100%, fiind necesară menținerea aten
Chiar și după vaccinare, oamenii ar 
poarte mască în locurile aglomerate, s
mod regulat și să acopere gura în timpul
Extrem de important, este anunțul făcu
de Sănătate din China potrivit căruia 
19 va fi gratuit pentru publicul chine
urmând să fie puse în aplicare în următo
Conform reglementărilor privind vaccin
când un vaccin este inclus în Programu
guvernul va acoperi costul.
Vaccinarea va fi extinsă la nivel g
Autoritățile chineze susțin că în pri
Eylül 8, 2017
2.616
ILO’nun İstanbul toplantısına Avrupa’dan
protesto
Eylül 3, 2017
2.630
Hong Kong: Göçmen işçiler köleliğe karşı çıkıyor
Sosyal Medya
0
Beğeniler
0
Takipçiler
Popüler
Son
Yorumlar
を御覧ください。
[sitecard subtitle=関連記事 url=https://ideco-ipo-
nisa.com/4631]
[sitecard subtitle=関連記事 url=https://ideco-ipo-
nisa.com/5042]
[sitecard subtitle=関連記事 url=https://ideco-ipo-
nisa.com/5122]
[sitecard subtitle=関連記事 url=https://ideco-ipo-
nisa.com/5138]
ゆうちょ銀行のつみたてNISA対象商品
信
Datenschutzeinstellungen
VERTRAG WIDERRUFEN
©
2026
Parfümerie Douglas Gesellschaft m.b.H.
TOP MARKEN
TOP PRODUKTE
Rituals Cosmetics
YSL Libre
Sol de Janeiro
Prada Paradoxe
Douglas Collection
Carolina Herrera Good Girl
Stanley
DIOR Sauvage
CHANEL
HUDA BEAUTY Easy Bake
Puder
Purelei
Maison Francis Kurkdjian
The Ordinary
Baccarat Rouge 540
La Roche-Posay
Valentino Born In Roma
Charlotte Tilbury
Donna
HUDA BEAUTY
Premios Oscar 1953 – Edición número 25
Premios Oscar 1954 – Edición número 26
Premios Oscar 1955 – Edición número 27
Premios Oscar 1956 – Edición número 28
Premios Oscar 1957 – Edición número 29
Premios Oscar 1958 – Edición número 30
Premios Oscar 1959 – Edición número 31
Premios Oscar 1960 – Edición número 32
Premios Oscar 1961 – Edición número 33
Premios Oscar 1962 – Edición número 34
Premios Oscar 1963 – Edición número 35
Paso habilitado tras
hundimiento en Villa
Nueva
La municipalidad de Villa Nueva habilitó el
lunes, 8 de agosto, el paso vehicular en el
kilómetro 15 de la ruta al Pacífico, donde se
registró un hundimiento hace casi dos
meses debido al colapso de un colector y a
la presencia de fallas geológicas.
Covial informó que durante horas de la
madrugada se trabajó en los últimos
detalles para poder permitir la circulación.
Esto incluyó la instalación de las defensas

——

The lines running from the start of the data through the one that contains "Vaccinarea va fi extinsă la nivel g" should be reproduced exactly, and only those.

WRITTEN SOLUTION ▸
100%, fiind necesară menținerea aten
Chiar și după vaccinare, oamenii ar 
poarte mască în locurile aglomerate, s
mod regulat și să acopere gura în timpul
Extrem de important, este anunțul făcu
de Sănătate din China potrivit căruia 
19 va fi gratuit pentru publicul chine
urmând să fie puse în aplicare în următo
Conform reglementărilor privind vaccin
când un vaccin este inclus în Programu
guvernul va acoperi costul.
Vaccinarea va fi extinsă la nivel g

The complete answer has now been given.